• EXERCISE DETAILS:
Search the data below for the line containing "Locate an element on the screen. This", then please set down that line and all remaining ones exactly as written.

• EXERCISE MATERIALS:
Content starts

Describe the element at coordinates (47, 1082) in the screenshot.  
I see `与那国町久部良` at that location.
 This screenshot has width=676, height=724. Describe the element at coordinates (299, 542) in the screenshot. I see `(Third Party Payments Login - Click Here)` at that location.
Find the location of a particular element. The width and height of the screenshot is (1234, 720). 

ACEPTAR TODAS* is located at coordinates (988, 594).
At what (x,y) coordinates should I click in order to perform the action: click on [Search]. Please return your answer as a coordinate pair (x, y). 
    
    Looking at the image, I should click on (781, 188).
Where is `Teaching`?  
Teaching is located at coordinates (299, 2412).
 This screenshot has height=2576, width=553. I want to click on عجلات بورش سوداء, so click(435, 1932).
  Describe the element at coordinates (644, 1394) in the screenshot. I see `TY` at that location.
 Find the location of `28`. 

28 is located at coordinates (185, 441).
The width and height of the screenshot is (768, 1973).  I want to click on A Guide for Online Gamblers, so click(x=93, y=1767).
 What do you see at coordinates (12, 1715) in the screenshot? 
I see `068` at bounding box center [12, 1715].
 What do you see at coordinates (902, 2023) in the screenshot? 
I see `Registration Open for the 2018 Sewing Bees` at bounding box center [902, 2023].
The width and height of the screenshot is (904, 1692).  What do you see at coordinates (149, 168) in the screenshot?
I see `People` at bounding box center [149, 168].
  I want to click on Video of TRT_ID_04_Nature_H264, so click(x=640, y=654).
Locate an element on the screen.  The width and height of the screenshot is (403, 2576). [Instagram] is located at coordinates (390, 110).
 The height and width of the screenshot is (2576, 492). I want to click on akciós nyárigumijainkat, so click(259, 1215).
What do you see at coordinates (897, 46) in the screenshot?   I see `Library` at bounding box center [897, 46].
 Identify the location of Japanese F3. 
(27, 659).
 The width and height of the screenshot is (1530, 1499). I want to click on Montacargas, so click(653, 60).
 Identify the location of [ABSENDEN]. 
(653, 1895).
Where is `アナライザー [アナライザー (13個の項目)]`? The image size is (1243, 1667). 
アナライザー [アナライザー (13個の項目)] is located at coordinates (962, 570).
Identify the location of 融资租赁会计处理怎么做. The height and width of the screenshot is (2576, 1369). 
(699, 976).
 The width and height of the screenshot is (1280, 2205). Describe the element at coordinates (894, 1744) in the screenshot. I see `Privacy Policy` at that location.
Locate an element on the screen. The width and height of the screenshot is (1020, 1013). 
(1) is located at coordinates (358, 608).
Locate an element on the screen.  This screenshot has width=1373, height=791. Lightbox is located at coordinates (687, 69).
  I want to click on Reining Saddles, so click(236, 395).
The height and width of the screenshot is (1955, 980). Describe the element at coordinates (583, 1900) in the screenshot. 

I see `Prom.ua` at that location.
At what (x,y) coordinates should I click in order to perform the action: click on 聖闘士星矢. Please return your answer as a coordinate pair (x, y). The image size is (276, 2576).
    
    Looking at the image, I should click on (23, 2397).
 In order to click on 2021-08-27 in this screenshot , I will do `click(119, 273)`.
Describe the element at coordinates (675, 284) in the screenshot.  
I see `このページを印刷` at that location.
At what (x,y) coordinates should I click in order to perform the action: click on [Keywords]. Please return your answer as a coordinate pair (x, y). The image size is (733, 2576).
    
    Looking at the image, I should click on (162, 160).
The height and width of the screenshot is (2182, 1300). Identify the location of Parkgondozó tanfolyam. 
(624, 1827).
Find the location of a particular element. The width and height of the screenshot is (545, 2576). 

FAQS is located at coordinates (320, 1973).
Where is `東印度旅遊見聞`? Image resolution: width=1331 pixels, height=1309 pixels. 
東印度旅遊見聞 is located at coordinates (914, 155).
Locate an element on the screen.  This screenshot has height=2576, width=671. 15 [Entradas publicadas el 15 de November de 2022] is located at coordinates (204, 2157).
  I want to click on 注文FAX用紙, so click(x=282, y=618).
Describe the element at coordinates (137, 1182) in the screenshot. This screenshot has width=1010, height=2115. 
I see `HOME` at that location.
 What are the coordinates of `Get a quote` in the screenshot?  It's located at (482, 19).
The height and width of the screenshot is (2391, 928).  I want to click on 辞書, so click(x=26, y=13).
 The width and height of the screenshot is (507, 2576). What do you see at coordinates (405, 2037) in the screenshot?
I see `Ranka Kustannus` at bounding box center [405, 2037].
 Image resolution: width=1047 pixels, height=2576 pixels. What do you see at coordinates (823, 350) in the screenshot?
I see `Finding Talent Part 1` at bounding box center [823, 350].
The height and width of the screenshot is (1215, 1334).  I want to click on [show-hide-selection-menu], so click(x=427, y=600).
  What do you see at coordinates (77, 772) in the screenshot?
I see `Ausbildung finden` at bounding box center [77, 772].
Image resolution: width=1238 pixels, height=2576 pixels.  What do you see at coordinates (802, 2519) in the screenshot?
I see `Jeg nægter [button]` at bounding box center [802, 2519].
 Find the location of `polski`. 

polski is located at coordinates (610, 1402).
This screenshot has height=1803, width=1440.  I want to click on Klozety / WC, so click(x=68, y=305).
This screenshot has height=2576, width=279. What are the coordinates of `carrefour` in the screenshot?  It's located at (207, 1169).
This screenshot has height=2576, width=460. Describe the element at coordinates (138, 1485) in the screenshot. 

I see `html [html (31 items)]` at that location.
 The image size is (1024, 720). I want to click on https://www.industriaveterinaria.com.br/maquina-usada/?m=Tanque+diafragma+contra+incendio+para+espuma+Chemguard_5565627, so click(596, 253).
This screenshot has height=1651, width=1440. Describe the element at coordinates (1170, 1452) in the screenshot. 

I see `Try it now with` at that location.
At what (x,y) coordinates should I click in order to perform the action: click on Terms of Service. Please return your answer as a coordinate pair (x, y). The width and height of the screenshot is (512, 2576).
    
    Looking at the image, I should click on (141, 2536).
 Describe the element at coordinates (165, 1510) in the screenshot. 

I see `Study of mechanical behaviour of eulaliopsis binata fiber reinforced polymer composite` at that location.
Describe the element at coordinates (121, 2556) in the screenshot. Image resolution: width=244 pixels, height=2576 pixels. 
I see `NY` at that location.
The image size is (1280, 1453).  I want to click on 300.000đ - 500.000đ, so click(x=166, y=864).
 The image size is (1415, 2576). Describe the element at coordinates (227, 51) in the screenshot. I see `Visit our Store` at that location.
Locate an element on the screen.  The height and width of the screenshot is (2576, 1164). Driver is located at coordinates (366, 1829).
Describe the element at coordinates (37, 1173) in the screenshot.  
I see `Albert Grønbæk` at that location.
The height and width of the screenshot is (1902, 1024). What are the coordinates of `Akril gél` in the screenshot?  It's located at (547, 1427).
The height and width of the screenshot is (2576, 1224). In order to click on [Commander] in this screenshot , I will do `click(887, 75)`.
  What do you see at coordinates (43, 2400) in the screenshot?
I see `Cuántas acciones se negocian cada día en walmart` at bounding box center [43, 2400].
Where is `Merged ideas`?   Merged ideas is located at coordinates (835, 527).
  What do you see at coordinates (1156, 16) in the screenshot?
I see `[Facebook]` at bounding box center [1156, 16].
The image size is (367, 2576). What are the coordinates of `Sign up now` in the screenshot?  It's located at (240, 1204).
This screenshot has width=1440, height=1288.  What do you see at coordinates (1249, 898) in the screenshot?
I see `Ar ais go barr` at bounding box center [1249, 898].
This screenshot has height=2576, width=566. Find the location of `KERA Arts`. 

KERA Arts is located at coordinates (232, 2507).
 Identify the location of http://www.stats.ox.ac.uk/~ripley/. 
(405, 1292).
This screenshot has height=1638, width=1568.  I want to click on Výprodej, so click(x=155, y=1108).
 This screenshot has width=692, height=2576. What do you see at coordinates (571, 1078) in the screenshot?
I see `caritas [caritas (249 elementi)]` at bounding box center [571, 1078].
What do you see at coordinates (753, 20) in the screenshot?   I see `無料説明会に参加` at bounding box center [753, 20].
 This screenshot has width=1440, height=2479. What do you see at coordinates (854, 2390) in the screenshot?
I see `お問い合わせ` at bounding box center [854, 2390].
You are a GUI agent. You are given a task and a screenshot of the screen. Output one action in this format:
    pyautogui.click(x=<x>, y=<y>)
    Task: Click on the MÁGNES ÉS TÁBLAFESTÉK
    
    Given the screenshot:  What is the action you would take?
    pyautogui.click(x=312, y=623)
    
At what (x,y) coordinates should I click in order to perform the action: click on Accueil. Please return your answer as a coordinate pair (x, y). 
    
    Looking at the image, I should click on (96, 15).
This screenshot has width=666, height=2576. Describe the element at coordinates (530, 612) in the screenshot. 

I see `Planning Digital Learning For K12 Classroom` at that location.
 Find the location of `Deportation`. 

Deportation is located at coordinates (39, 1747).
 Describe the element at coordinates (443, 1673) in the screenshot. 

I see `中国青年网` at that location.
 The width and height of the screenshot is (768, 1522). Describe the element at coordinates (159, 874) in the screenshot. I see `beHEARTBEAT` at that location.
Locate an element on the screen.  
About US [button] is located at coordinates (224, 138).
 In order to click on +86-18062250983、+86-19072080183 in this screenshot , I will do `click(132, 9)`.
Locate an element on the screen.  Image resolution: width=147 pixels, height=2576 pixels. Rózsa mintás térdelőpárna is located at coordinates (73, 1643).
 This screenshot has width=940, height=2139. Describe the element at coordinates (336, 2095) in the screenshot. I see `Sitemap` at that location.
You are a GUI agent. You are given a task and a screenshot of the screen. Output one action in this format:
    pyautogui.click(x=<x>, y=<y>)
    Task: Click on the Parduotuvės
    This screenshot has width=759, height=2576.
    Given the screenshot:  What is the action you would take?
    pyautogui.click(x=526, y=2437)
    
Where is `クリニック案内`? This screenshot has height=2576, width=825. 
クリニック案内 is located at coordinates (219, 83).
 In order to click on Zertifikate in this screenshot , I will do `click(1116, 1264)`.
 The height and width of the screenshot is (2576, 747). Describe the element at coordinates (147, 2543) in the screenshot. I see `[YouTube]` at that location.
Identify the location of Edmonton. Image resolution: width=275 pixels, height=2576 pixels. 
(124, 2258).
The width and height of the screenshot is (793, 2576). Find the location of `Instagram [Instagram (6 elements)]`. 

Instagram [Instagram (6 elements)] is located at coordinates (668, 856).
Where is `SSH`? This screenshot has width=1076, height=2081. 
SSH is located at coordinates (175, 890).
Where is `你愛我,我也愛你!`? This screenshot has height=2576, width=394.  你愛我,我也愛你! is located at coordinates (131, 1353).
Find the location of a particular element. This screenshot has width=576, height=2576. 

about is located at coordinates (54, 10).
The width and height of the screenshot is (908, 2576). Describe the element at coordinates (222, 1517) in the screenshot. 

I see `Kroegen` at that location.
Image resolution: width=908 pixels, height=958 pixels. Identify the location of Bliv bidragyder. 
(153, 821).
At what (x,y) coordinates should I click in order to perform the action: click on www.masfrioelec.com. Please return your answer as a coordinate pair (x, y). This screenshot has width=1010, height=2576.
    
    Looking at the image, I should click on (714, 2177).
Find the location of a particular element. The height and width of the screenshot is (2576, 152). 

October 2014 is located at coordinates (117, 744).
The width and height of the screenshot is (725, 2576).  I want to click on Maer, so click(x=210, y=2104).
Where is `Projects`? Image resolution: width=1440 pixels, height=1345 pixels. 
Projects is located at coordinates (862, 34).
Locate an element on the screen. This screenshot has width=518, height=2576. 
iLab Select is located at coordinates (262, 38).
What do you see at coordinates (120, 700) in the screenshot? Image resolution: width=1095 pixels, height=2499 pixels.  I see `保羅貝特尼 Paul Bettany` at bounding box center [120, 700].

Content ends

• SOLUTION TO THIS EXERCISE:
Locate an element on the screen. This screenshot has width=518, height=2576. 
iLab Select is located at coordinates (262, 38).
What do you see at coordinates (120, 700) in the screenshot? Image resolution: width=1095 pixels, height=2499 pixels.  I see `保羅貝特尼 Paul Bettany` at bounding box center [120, 700].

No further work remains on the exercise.